We can write $s^2$ as

$$\begin{aligned} s^2 = \frac{(k-1)/k}{\frac{1}{k}\sum _i w_i -\left[ \frac{1}{k} \sum _i w_i^2]/[\sum _i w_i\right] }. \end{aligned}$$

As $(k-1)/k \rightarrow 1$ for $k \rightarrow \infty $, it is sufficient to show that

$$\begin{aligned} \frac{\frac{1}{k} \sum _i w_i^2}{\sum _i w_i} \rightarrow 0 \end{aligned}$$

as $k \rightarrow \infty $. As $\sigma _i^2$ is bounded below by b for all i, we have that

$$\begin{aligned} w_i^2 \le 1/b^2 \end{aligned}$$

for all i, so that

$$\begin{aligned} \frac{1}{k} \sum _i w_i^2 \le 1/b^2. \end{aligned}$$

(3)

In addition, as $\sigma _i^2$ is bounded above by B for all i, we have that

$$\begin{aligned} w_i \ge 1/B \end{aligned}$$

so that

$$\begin{aligned} \frac{1}{\sum _i w_i} \le B/k. \end{aligned}$$

(4)

Taking (3) and (4) together yields

$$\begin{aligned} \frac{\frac{1}{k} \sum _i w_i^2}{\sum _i w_i} \le \frac{1}{k} \frac{B}{b^2} \rightarrow 0 \end{aligned}$$

for $k \rightarrow \infty $. This ends the proof. $\square $

2.2 The inequality

Further clarification on the relation between $s^2$ and ${{\bar{\sigma }^2}}$ is given by the following inequality.
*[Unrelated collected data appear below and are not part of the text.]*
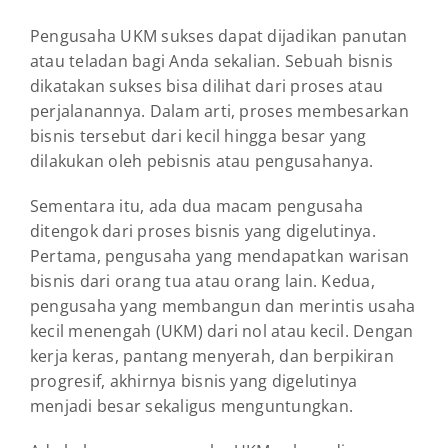
Pengusaha UKM sukses dapat dijadikan panutan
atau teladan bagi Anda sekalian. Sebuah bisnis
dikatakan sukses bisa dilihat dari proses atau
perjalanannya. Dalam arti, proses membesarkan
bisnis tersebut dari kecil hingga besar yang
dilakukan oleh pebisnis atau pengusahanya.
Sementara itu, ada dua macam pengusaha
ditengok dari proses bisnis yang digelutinya.
Pertama, pengusaha yang mendapatkan warisan
bisnis dari orang tua atau orang lain. Kedua,
pengusaha yang membangun dan merintis usaha
kecil menengah (UKM) dari nol atau kecil. Dengan
kerja keras, pantang menyerah, dan berpikiran
progresif, akhirnya bisnis yang digelutinya
menjadi besar sekaligus menguntungkan.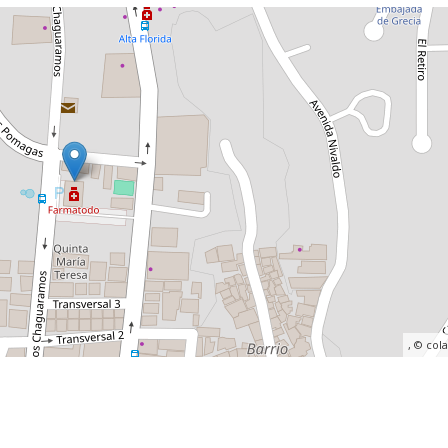
, ©
col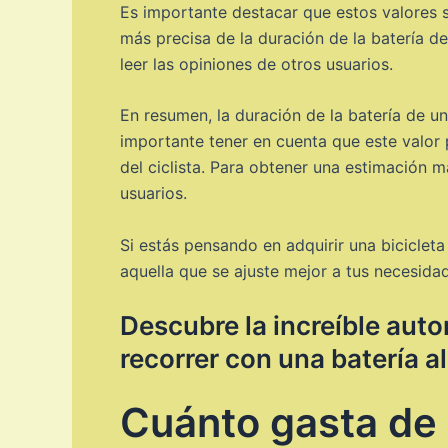
Es importante destacar que estos valores 
más precisa de la duración de la batería de
leer las opiniones de otros usuarios.
En resumen, la duración de la batería de u
importante tener en cuenta que este valor p
del ciclista. Para obtener una estimación m
usuarios.
Si estás pensando en adquirir una biciclet
aquella que se ajuste mejor a tus necesidad
Descubre la increíble auto
recorrer con una batería a
Cuánto gasta de e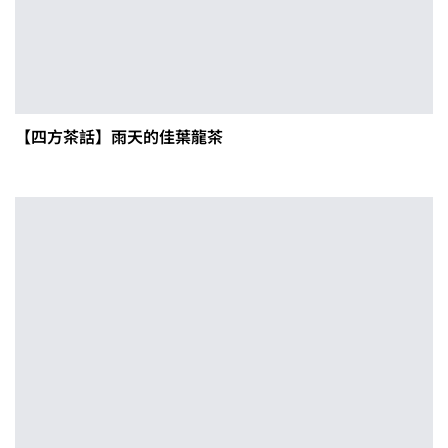
【四方茶話】雨天的佳葉龍茶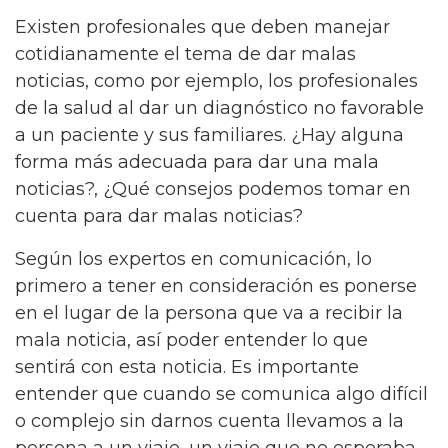
Existen profesionales que deben manejar
cotidianamente el tema de dar malas
noticias, como por ejemplo, los profesionales
de la salud al dar un diagnóstico no favorable
a un paciente y sus familiares. ¿Hay alguna
forma más adecuada para dar una mala
noticias?, ¿Qué consejos podemos tomar en
cuenta para dar malas noticias?
Según los expertos en comunicación, lo
primero a tener en consideración es ponerse
en el lugar de la persona que va a recibir la
mala noticia, así poder entender lo que
sentirá con esta noticia. Es importante
entender que cuando se comunica algo difícil
o complejo sin darnos cuenta llevamos a la
persona a un viaje, un viaje que no esperaba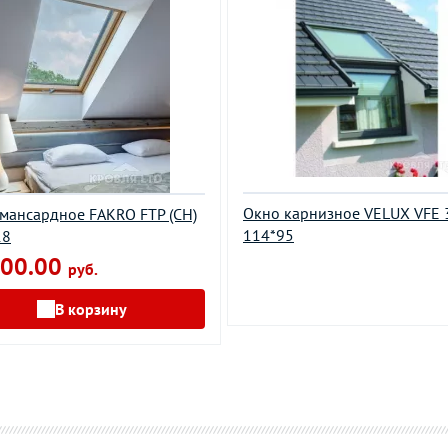
Окно карнизное VELUX VFE 
мансардное FAKRO FTP (CH)
114*95
18
00.00
руб.
В корзину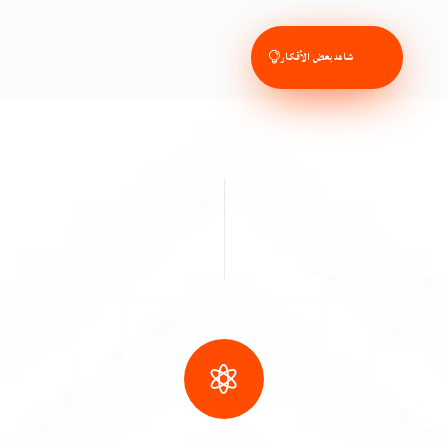
شاهد بعض الأقكار

Note that this result does not require any assumption on the variances $ \sigma _1^2$, ..., $\sigma _k^2$.

Theorem 2

$$\begin{aligned} s^2 \ge {{\bar{\sigma }^2}}, \end{aligned}$$

with equality if

$$\begin{aligned} \sigma _1^2 = \sigma _2^2= \cdots = \sigma _k^2. \end{aligned}$$

Proof

We need to show that

$$\begin{aligned} s^2=(k-1)\sum _{i=1}^k w_i/\left[ \left( \sum _{i=1}^k w_i\right) ^2 - \sum _{i=1}^k w_i^2\right] \ge k/\sum _i w_i. \end{aligned}$$

This is equivalent to showing that

$$\begin{aligned} \frac{k-1}{1- \frac{\sum _i w_i^2}{\left( \sum _i w_i\right) ^2} } \ge k, \end{aligned}$$

or

$$\begin{aligned} \frac{\sum _i w_i^2}{\left( \sum _i w_i\right) ^2} \ge 1/k. \end{aligned}$$

This is equivalent to

$$\begin{aligned} E(V^2)/[E(V)^2] \ge 1, \end{aligned}$$

for a random variable V giving equal weights to $w_1,\ldots , w_k$. This inequality holds as

$$\begin{aligned} Var(V)= E(V^2)-E(V)^2 \ge 0, \end{aligned}$$

with equality if $w_1=w_2=\cdots =w_k$, and this ends the proof. $\square $

3 Empirical illustrations

Here, we illustrate these relationships on the basis of 15 meta-analyses. Details on these are given in Table 1. These meta-analyses were not selected in any particular way, they were simply collected from the literature while teaching a course on statistical methods for meta-analysis.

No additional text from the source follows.